(Stored records)
------------------------------------

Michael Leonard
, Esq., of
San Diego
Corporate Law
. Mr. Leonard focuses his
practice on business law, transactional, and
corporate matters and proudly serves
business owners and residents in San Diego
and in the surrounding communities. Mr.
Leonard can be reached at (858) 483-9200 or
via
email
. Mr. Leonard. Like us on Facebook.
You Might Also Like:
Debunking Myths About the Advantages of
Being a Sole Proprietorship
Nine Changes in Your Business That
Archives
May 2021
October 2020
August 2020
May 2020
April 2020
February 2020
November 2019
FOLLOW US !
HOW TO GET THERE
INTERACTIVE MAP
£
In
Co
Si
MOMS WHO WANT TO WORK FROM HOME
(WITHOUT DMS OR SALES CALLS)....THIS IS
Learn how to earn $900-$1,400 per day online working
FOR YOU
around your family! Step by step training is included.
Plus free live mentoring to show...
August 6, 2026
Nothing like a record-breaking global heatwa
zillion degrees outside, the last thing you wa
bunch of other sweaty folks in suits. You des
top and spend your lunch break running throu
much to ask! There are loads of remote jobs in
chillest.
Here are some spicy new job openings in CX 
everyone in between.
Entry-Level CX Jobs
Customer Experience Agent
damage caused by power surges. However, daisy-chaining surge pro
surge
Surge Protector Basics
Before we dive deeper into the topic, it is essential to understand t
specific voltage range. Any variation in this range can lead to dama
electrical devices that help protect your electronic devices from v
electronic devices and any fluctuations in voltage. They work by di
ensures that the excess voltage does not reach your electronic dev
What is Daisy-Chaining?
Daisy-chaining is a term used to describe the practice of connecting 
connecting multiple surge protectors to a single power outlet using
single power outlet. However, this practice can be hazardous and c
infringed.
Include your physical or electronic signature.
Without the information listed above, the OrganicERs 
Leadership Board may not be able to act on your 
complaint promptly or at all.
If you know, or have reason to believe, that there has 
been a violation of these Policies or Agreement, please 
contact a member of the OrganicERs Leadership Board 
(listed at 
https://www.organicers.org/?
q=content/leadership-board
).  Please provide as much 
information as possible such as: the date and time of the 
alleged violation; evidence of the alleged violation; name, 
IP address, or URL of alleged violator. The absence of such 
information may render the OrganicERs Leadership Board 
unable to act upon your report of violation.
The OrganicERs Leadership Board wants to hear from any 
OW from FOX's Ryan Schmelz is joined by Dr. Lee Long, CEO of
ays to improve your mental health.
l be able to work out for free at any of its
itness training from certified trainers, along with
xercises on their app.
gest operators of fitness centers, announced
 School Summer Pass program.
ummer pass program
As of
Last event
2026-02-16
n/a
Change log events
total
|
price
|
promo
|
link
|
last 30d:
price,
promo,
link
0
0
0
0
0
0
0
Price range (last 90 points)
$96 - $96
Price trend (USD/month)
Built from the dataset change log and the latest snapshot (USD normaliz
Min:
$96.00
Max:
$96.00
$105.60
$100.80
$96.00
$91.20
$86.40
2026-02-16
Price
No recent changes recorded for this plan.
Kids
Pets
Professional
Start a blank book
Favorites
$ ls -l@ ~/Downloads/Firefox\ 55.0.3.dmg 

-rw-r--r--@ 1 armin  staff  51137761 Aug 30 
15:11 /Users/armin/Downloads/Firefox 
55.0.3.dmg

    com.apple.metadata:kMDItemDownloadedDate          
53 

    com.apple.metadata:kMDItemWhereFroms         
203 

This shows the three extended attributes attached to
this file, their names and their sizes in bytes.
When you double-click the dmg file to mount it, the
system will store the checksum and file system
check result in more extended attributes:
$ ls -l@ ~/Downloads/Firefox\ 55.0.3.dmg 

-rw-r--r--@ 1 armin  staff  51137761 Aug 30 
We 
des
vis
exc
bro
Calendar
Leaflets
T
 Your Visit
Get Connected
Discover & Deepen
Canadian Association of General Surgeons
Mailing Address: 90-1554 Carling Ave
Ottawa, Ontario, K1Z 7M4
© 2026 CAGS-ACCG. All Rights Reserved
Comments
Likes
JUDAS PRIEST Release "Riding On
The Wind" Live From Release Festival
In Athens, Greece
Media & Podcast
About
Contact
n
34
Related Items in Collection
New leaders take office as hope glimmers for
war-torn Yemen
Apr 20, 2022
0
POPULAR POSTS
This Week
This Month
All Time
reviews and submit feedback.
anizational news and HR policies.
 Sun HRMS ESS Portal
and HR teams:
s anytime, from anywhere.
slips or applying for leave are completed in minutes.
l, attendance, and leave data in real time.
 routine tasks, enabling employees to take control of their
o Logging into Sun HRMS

------------------------------------

Assignment: Output the data exactly, from the first line through the line that holds "us on Facebook.", so that no later line appears.

Task response:
Michael Leonard
, Esq., of
San Diego
Corporate Law
. Mr. Leonard focuses his
practice on business law, transactional, and
corporate matters and proudly serves
business owners and residents in San Diego
and in the surrounding communities. Mr.
Leonard can be reached at (858) 483-9200 or
via
email
. Mr. Leonard. Like us on Facebook.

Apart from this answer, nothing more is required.